State only how many lines in the listing contain the string "Academia".
---------- INFORMATION PROVIDED ----------
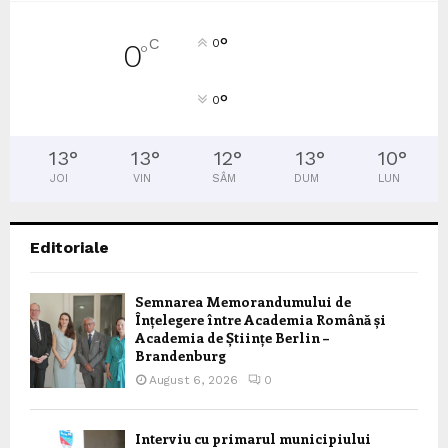
°
C
0
0
°
°
0
13
°
13
°
12
°
13
°
10
°
JOI
VIN
SÂM
DUM
LUN
Editoriale
Semnarea Memorandumului de
Înțelegere între Academia Română și
Academia de Științe Berlin –
Brandenburg
August 6, 2026
0
Interviu cu primarul municipiului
----------
# [RESPONSE TO THE EXERCISE]
2